Blackball has been in the news as the famous strike of 1908 was remembered.
The first time I visited this quaint West Coast mining town was as a sixth-former more than 70 years ago, but I have often gone there in more recent times. For honey. Whenever I am on the coast I try to get to Blackball to buy some of Glasson's splendid honey.
But I have other reasons for my interest. I have known four authors who have written about the place, starting with Bill Pearson and his novel, Coal Flat, which was published in 1963.
Bill was an associate professor in the English department at the University of Auckland for many
years, and wrote one of the most perceptive essays on New Zealand society ever published. If you haven't read Fretful Sleepers you have missed a literary gem.
The second novel was called Blackball 08, written by Eric Beardsley, a journalist who became information officer at the University of Canterbury.

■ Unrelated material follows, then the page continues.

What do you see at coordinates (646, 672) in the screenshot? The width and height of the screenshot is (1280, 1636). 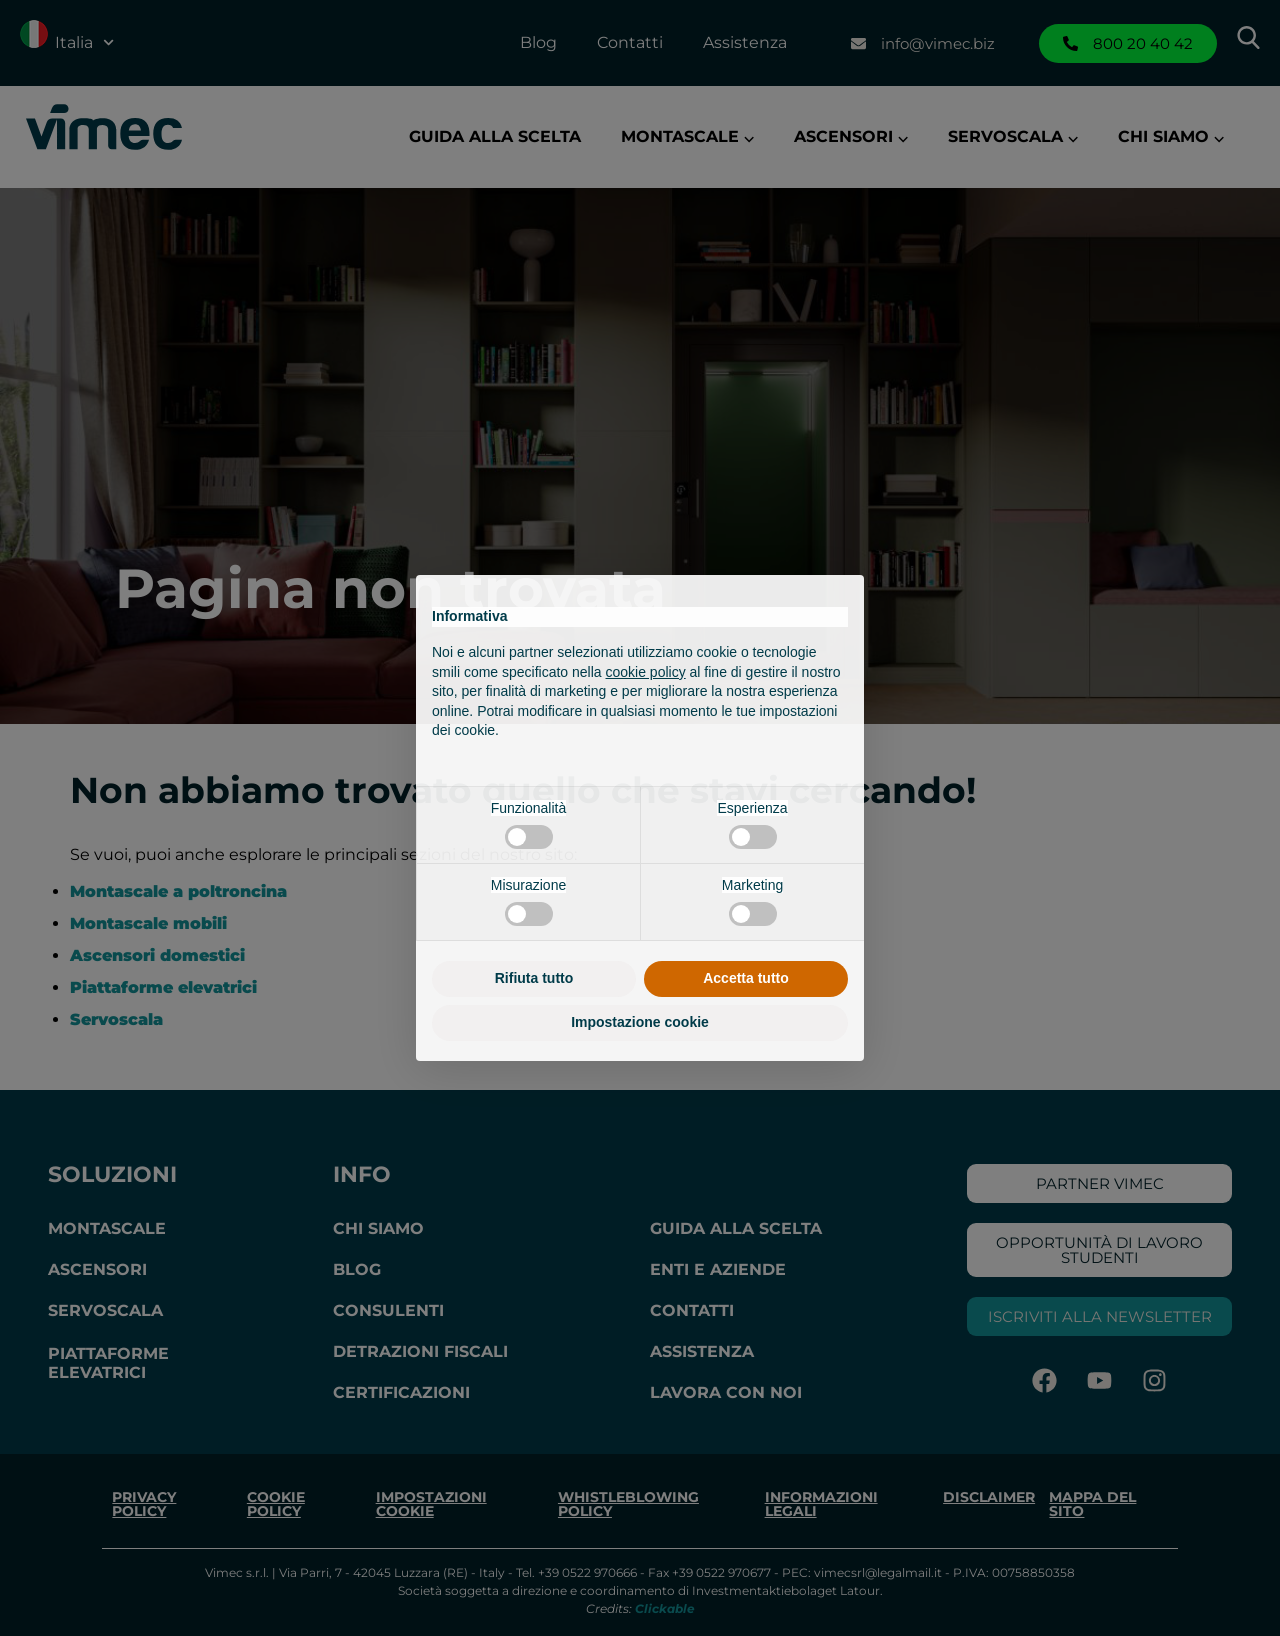 I see `cookie policy` at bounding box center [646, 672].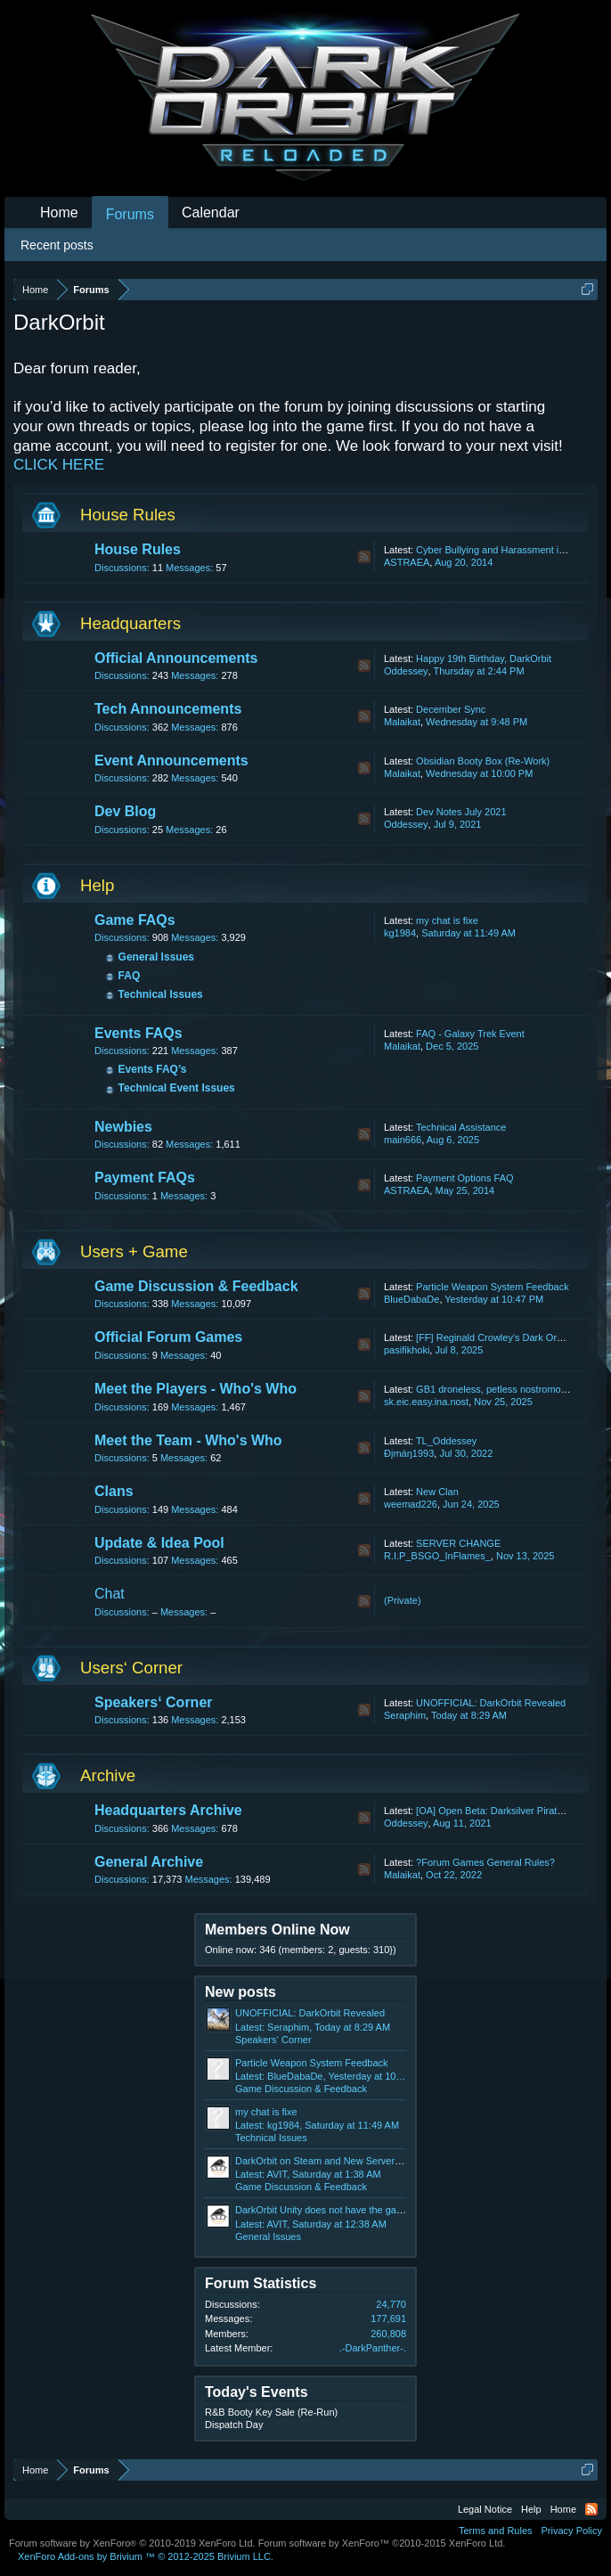  I want to click on ?Forum Games General Rules?, so click(485, 1862).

He gave a factual account of the disruptive efforts of Paddy Webb, Bob Semple and Pat Hickey but used his imagination in describing their private lives. The book came out in 1984 and I remember writing a pretty favourable review.
When the autobiography of Christchurch medical man Dr Francis Bennett was published it included a fascinating account of his years in practice at Blackball during the Depression.
The book was called A Canterbury Tale but it was the West Coast chapters which captivated me.
Dr Bennett was a man of principle and, in spite of some run-ins with union leaders, earned the respect and even affection of the mining community.
What about the fourth book? The answer is that, at the time of writing, I haven't seen it. I had no hesitation in ordering a copy of The Great '08 because of my respect for its writer, Brian Wood, a former schoolmaster, who lives in Blackball.
His book on the disaster at the Brunner mine in 1896 when 65 men and boys died in an explosion is a superb commemorative history. Brian Wood's meticulous research makes me confident that his book about the Blackball strike will be of top quality.
It is fascinating that this little settlement, now in decay, has attracted the attention of so many writers. The place is pinched between the Grey River and the hills, on a small plateau.
Its pub achieved a measure of fame when the international Hilton Hotel chain objected to the West Coast owners calling it the "Blackball Hilton''.
Its amenities are minimal and yet it has a curious charm. I wouldn't want to live there but am always keen to visit - mainly for honey but also because Blackball is a monument to a different era.
Gordon Parry is a Dunedin writer and broadcaster.